Anonim

Yes, unless the content of the sentences does not constitute some crime (for example racism, apology of fascism etc.). But be careful to take them to the bank: the "written" notes are considered damaged. The bank could hold them without replacing others. This rule was established by the European Central Bank Decision 2003/4 of March 20, 2003 which states: "(…) In cases where the banks have the certainty or sufficient reason to believe that the euro banknotes have been intentionally mutilated or damaged (…) refuse to consider them good and do not replace them; instead they keep them to avoid their return to circulation or the applicant presents them for replacement to another bank ”.

A new one for an old woman. The banks are willing to replace the banknotes if they believe that those who request the change are in good faith and if the damage is modest: for example, if there are only small entries, signatures, numbers or short sentences.
Among the most frequent "decorations" on banknotes there are colored mustaches and beards on the faces of the characters portrayed, insults to the banking system and the telephone number of the ex-girlfriend (which is obviously illegal).

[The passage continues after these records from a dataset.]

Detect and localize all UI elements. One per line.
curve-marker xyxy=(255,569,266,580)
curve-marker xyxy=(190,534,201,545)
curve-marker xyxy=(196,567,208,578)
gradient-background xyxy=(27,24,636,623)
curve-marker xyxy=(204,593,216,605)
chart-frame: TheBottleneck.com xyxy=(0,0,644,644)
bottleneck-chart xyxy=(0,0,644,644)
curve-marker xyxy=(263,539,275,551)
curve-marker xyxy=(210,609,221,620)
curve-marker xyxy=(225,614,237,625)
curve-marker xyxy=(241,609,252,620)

In Alaska there is a room, the Salty Dawg Saloon, completely covered with banknotes: all signed by customers.

Yes, unless the content of the sentences does not constitute some crime (for example racism, apology of fascism etc.). But be careful to take them to the bank: the "written" notes are considered damaged. The bank could hold them without replacing others. This rule was established by the European Central Bank Decision 2003/4 of March 20, 2003 which states: "(…) In cases where the banks have the certainty or sufficient reason to believe that the euro banknotes have been intentionally mutilated or damaged (…) refuse to consider them good and do not replace them; instead they keep them to avoid their return to circulation or the applicant presents them for replacement to another bank ”.

A new one for an old woman. The banks are willing to replace the banknotes if they believe that those who request the change are in good faith and if the damage is modest: for example, if there are only small entries, signatures, numbers or short sentences.
Among the most frequent "decorations" on banknotes there are colored mustaches and beards on the faces of the characters portrayed, insults to the banking system and the telephone number of the ex-girlfriend (which is obviously illegal). In Alaska there is a room, the Salty Dawg Saloon, completely covered with banknotes: all signed by customers.